For coding, the most relevant benchmarks are LiveCodeBench — code challenges evaluated with real execution — and the AA Coding Index. In 2026, GPT-5.5 leads the coding ranking (59.1/100), with GPT-5.4 in second and Claude Opus 4.8 (Fast) in third. The ideal choice depends on context: for code generation via API, cost per token and context window matter as much as accuracy. For interactive IDE development (Cursor, VS Code), latency is critical. For multi-file projects, context windows above 100K tokens are required. See the full table to compare coding models by score, price and speed.
The SWEN ranking is updated automatically and continuously from three main sources. Artificial Analysis benchmark data (Intelligence Index, Coding Index, Math Index, inference speed) is synced every 6 hours via automated integration. API pricing — input and output per 1M tokens — is updated daily via OpenRouter, reflecting provider changes in near real time. LMArena ELO (Chatbot Arena) is synced weekly. The page revalidates its cache every 5 minutes via ISR (Incremental Static Regeneration): when a new model enters or a score changes, the ranking updates within 5 minutes without a manual rebuild. The last sync occurred on Jun 01, 2026.
Google's Gemini 3 family does not follow sequential linear numbering. Google released Gemini 3 Flash, Gemini 3.1 Pro/Flash Lite and Gemini 3.5 Flash — without publishing an official “Gemini 3.2”. Each number denotes a distinct technical generation: 3.1 brought reasoning improvements; 3.5 expanded capability at an intermediate cost. Gemini 3.1 Pro costs $2.00/1M tokens with a 1-million-token context window, positioning itself as an alternative to GPT-4o and Claude 3.7. See the full Gemini 3 family comparison →
“Gemini Spark” is a name circulating online that Google has never officially launched as a product. The term appeared in APK teardowns linked to a possible ultra-lightweight version of Gemini for edge devices. Google's confirmed lightweight models are: Gemini Nano (on-device, Pixel 8 Pro/Pixel 9) and Gemini Flash(via API, $0.075/1M tokens). Any prediction about “Gemini Spark” is speculation until official confirmation. Read what is known about Gemini Spark →
Artificial Analysis — provides Intelligence Index, Coding Index, Math Index and individual benchmarks (GPQA Diamond, MMLU-Pro, HLE, AIME, MATH-500, LiveCodeBench). Synced every 6h via automated cron.

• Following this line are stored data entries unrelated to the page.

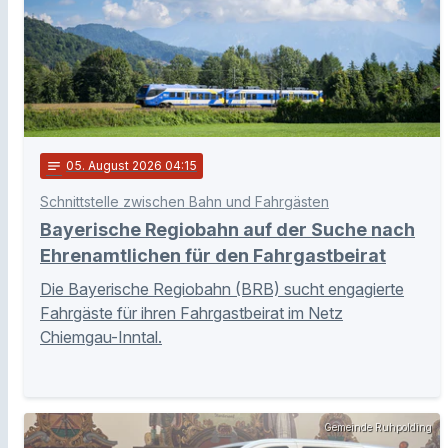
notes
05
. August 2026 04:15
Schnittstelle zwischen Bahn und Fahrgästen
Bayerische Regiobahn auf der Suche nach
Ehrenamtlichen für den Fahrgastbeirat
Die Bayerische Regiobahn (BRB) sucht engagierte
Fahrgäste für ihren Fahrgastbeirat im Netz
Chiemgau-Inntal.
Gemeinde Ruhpolding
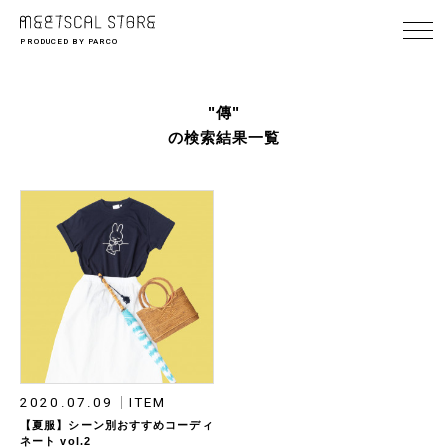
PRODUCED BY PARCO
"傳"
の検索結果一覧
2020.07.09
ITEM
【夏服】シーン別おすすめコーディ
ネート vol.2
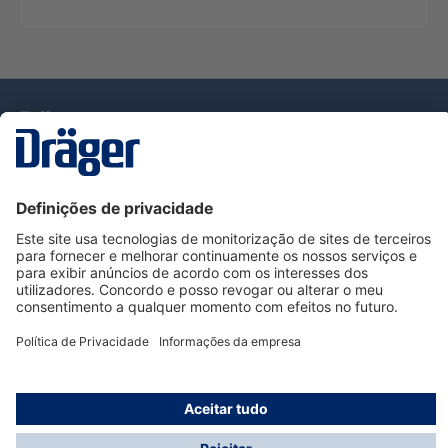
Tecnologia
para la vida
Serviço de Apoio ao Cliente Dräger
Utilização da loja
Informações
© Dräger Portugal, Lda, 2024
* Todos os preços excl. IVA mais
custos de envio
e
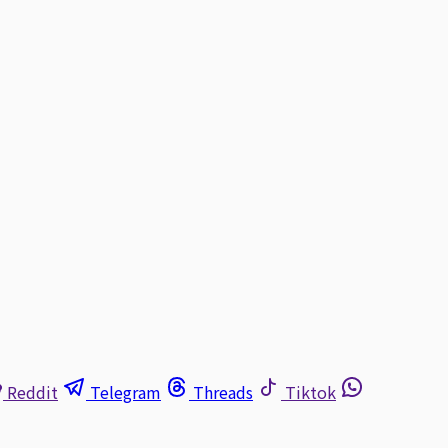
Reddit
Telegram
Threads
Tiktok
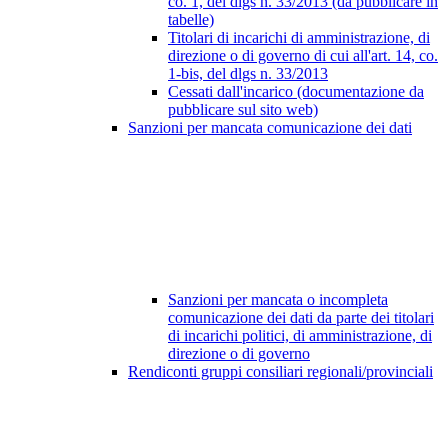
co. 1, del dlgs n. 33/2013 (da pubblicare in
tabelle)
Titolari di incarichi di amministrazione, di
direzione o di governo di cui all'art. 14, co.
1-bis, del dlgs n. 33/2013
Cessati dall'incarico (documentazione da
pubblicare sul sito web)
Sanzioni per mancata comunicazione dei dati
Sanzioni per mancata o incompleta
comunicazione dei dati da parte dei titolari
di incarichi politici, di amministrazione, di
direzione o di governo
Rendiconti gruppi consiliari regionali/provinciali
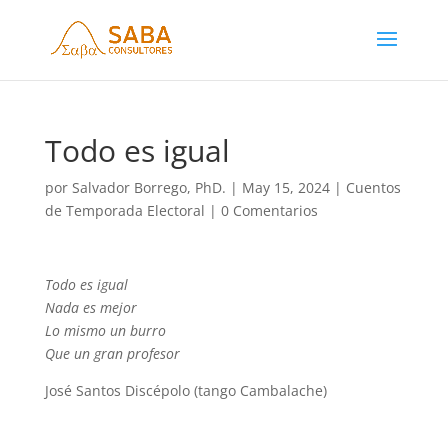
Todo es igual
por
Salvador Borrego, PhD.
|
May 15, 2024
|
Cuentos
de Temporada Electoral
|
0 Comentarios
Todo es igual
Nada es mejor
Lo mismo un burro
Que un gran profesor
José Santos Discépolo (tango Cambalache)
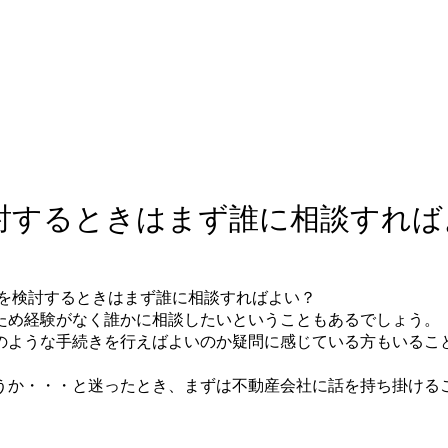
討するときはまず誰に相談すれば
ため経験がなく誰かに相談したいということもあるでしょう。
のような手続きを行えばよいのか疑問に感じている方もいるこ
うか・・・と迷ったとき、まずは不動産会社に話を持ち掛ける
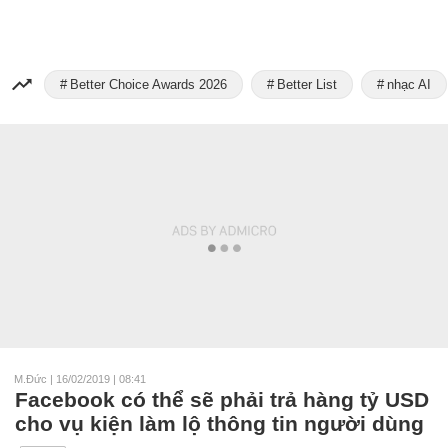
Better Choice Awards 2026
Better List
nhạc AI
M.Đức
|
16/02/2019 | 08:41
Facebook có thể sẽ phải trả hàng tỷ USD
cho vụ kiện làm lộ thông tin người dùng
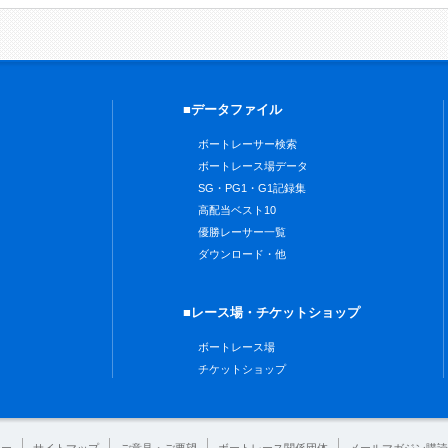
■データファイル
ボートレーサー検索
ボートレース場データ
SG・PG1・G1記録集
高配当ベスト10
優勝レーサー一覧
ダウンロード・他
■レース場・チケットショップ
ボートレース場
チケットショップ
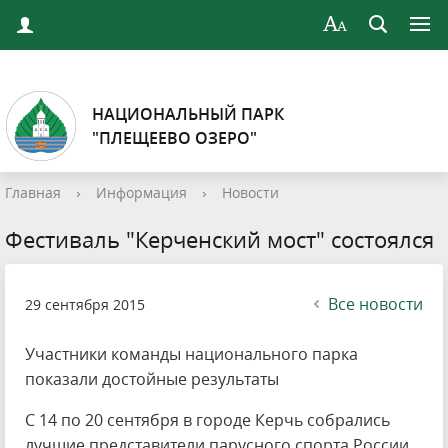
НАЦИОНАЛЬНЫЙ ПАРК
"ПЛЕЩЕЕВО ОЗЕРО"
Главная
›
Информация
›
Новости
Фестиваль "Керченский мост" состоялся
Все новости
29 сентября 2015
Участники команды национального парка
показали достойные результаты
С 14 по 20 сентября в городе Керчь собрались
лучшие представители парусного спорта России.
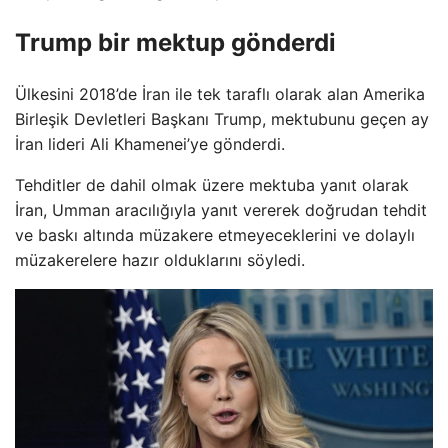
Trump bir mektup gönderdi
Ülkesini 2018’de İran ile tek taraflı olarak alan Amerika
Birleşik Devletleri Başkanı Trump, mektubunu geçen ay
İran lideri Ali Khamenei’ye gönderdi.
Tehditler de dahil olmak üzere mektuba yanıt olarak
İran, Umman aracılığıyla yanıt vererek doğrudan tehdit
ve baskı altında müzakere etmeyeceklerini ve dolaylı
müzakerelere hazır olduklarını söyledi.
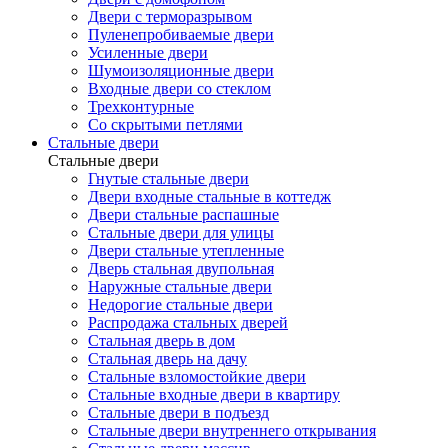
Двери с терморазрывом
Пуленепробиваемые двери
Усиленные двери
Шумоизоляционные двери
Входные двери со стеклом
Трехконтурные
Со скрытыми петлями
Стальные двери
Стальные двери
Гнутые стальные двери
Двери входные стальные в коттедж
Двери стальные распашные
Стальные двери для улицы
Двери стальные утепленные
Дверь стальная двупольная
Наружные стальные двери
Недорогие стальные двери
Распродажа стальных дверей
Стальная дверь в дом
Стальная дверь на дачу
Стальные взломостойкие двери
Стальные входные двери в квартиру
Стальные двери в подъезд
Стальные двери внутреннего открывания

LMArena — Human preference ELO in blind side-by-side comparisons. Updated weekly.
OpenRouter — provider pricing in USD per 1M tokens. Updated daily.
Historical snapshots — daily score capture at 06:30 UTC to feed temporal evolution charts. Started on Jun 01, 2026.
Benchmarks are indicative — always test on your specific use case before deciding. Performance varies by inference provider (same model, different latency).